An inguinal hernia occurs in the groin and is named for its location, as hernia contents protrude through the inguinal canal. Most commonly, symptoms of bulging, pain, and discomfort are noticed after doing activity throughout the day, then improve when laying down. Increased use of the abdominal wall can worsen symptoms.
There are two basic ways to repair inguinal (groin) hernias. One is the open technique in which a 3-4 inch incision is made over the groin. The other technique is with a “Minimally Invasive” technique in which small incisions (1/4 inch) are made in the abdominal wall and a Laparoscope (small camera) is inserted.
Recent studies have shown that both operations are good, safe and reliable operations. Both have low chances that the hernia will recur. The main difference between an Open operation and a Laparoscopic operation is that the Open operation is more painful and is associated with a longer return to work or full activity.
This type of hernias develop anywhere above the midline Umbilicus. They may be small or large. Fat behind the Rectus Muscles called “Preperitoneal fat” may enter the hernia hole. As the hole enlarges, fat from the intestines or intestines may enter. Patients may also develop abdominal bloating after eating. In severe cases, the skin over the hernia may become red and tender. This means that the underlying fat or intestines are being strangled and should immediately be treated or severe complications may develop.

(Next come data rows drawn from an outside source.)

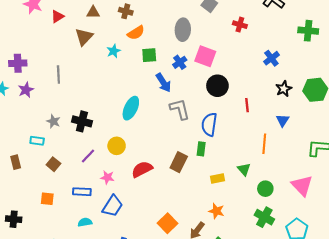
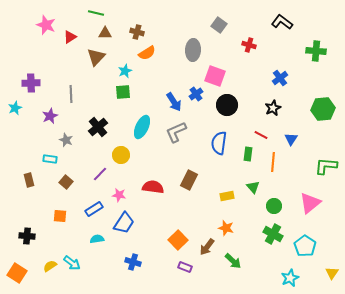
green square: (149, 55) -> (123, 92), moved
blue cross: (180, 62) -> (196, 94), moved
black star: (284, 89) -> (273, 108), moved
purple star: (26, 90) -> (50, 116), moved
red line: (247, 105) -> (261, 135), moved, turned -56
gray L-shape: (180, 109) -> (176, 132), moved, turned -100
black cross: (82, 121) -> (98, 127), moved, turned 36
yellow circle: (117, 146) -> (121, 155), moved
green rectangle: (201, 149) -> (248, 154), moved
red semicircle: (142, 169) -> (153, 187), turned 35
pink triangle: (302, 186) -> (310, 203), turned 35
blue rectangle: (82, 192) -> (94, 209), turned -36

This type of hernias can develop and any time during your lifetime. Women usually develop Umbilical hernias during pregnancy. Men develop them during infancy or adulthood. A bulging mass in the Umbilicus may developed while lifting, coughing or straining. A small hole develops between the Rectus Muscle. Usually abdominal fat behind the muscle protrudes into the hole. Later, fat from the Intestines can protrude through the hole. With time, simple coughing can push more fat through the hole and it stretches. With the hernia defect widening, Intestines can enter the hole.
Pain may develop from the hernia which can feel like “pinching, burning, and tearing”. Patients may also develop abdominal bloating after eating. In severe cases, the skin over the hernia may become red and tender. This means that the underlying fat or intestines are being strangled and should immediately be treated or severe complications may develop.
Incisional Hernias are holes that develops after any abdominal operation. These hernias can appear at the site of a previous surgery weeks, months, or even years later. They can vary in size from small to very large and complex. One incisional hernia may develop or many (Swiss cheese) hernia holes may develop. Studies have shown that 36% of all abdominal incisions later develop hernias. Examples of these are patients who have undergone Gallbladder, Colon, small Bowel, Weight loss, Stomach, Appendectomies, Prostatic, Vascular, Spleen, Hysterectomies, Ovarian, Bladder and Trauma operations.
Much more common in women, but can occur in men. These hernias appear just below your groin crease and are usually the result of pregnancy and childbirth. A weakness in the lower groin allows an intestinal sac to drop into the femoral canal, a space near the femoral vein that carries blood from your leg. These hernias are more prone to develop incarceration or strangulation as an early complication than are inguinal hernias. Therefore, early repair once these hernias are diagnosed is very strongly advised before such complications occur.
Hiatal hernias are not located on the abdominal wall, but rather on the inside of the abdomen where the esophagus meets the stomach. The “hiatus” refers to the opening in the diaphragm where the esophagus passes through from the chest into the abdomen and empties into the stomach.
When this opening becomes larger than normal and the stomach slides up into the chest, a hiatal hernia is present. Symptoms often include heartburn, reflux, regurgitation, and a feeling that food gets stuck in the lower part of the chest or upper abdomen and does not pass through easily.